Document structure recognition data
*** Block opens ***
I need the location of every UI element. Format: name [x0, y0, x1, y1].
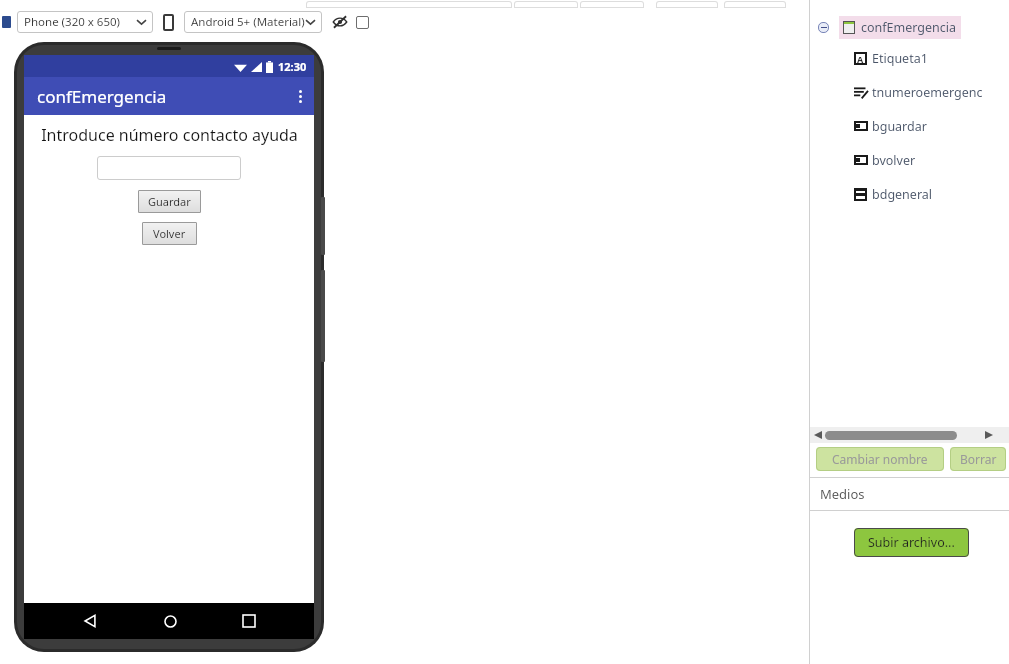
button[interactable]: Subir archivo... — [854, 528, 969, 557]
staticText: tnumeroemergenc — [872, 84, 983, 101]
staticText: 12:30 — [278, 59, 307, 74]
button[interactable] — [810, 75, 1009, 109]
staticText: Volver — [153, 226, 186, 241]
button[interactable]: Cambiar nombre — [816, 447, 944, 471]
staticText: confEmergencia — [861, 19, 957, 36]
button[interactable]: Volver — [142, 222, 197, 245]
button[interactable] — [97, 156, 241, 180]
other: Scroll right — [985, 431, 993, 439]
staticText: bdgeneral — [872, 186, 933, 203]
staticText: Etiqueta1 — [872, 50, 928, 67]
staticText: bguardar — [872, 118, 927, 135]
button[interactable] — [810, 143, 1009, 177]
staticText: Medios — [820, 485, 865, 503]
staticText: A — [857, 53, 864, 65]
staticText: Introduce número contacto ayuda — [41, 124, 298, 146]
staticText: Android 5+ (Material) — [191, 14, 305, 30]
button[interactable]: Collapse — [818, 22, 829, 33]
button[interactable]: confEmergencia — [843, 19, 957, 36]
button[interactable]: Toggle visibility — [332, 14, 348, 30]
button[interactable]: Back — [75, 606, 105, 636]
button[interactable]: Borrar — [950, 447, 1006, 471]
button[interactable]: More options — [295, 86, 306, 107]
staticText: Subir archivo... — [868, 534, 955, 551]
button[interactable]: Home — [156, 607, 185, 636]
other: Scroll left — [814, 431, 822, 439]
button[interactable] — [356, 16, 369, 29]
staticText: Phone (320 x 650) — [24, 14, 121, 30]
staticText: Borrar — [960, 451, 997, 467]
staticText: bvolver — [872, 152, 916, 169]
button[interactable]: Phone (320 x 650) — [17, 11, 153, 33]
button[interactable] — [810, 109, 1009, 143]
button[interactable] — [810, 177, 1009, 211]
button[interactable]: Recents — [235, 607, 263, 635]
staticText: Guardar — [148, 194, 191, 209]
button[interactable]: Guardar — [138, 190, 201, 213]
button[interactable]: A — [810, 41, 1009, 75]
staticText: Cambiar nombre — [832, 451, 928, 467]
staticText: confEmergencia — [37, 85, 167, 108]
button[interactable]: Android 5+ (Material) — [184, 11, 322, 33]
*** Block closes ***
**Action item**
Look through the records for the string "nombre". Copy every line that has it.

**Expected output**
button[interactable]: Cambiar nombre — [816, 447, 944, 471]
staticText: Cambiar nombre — [832, 451, 928, 467]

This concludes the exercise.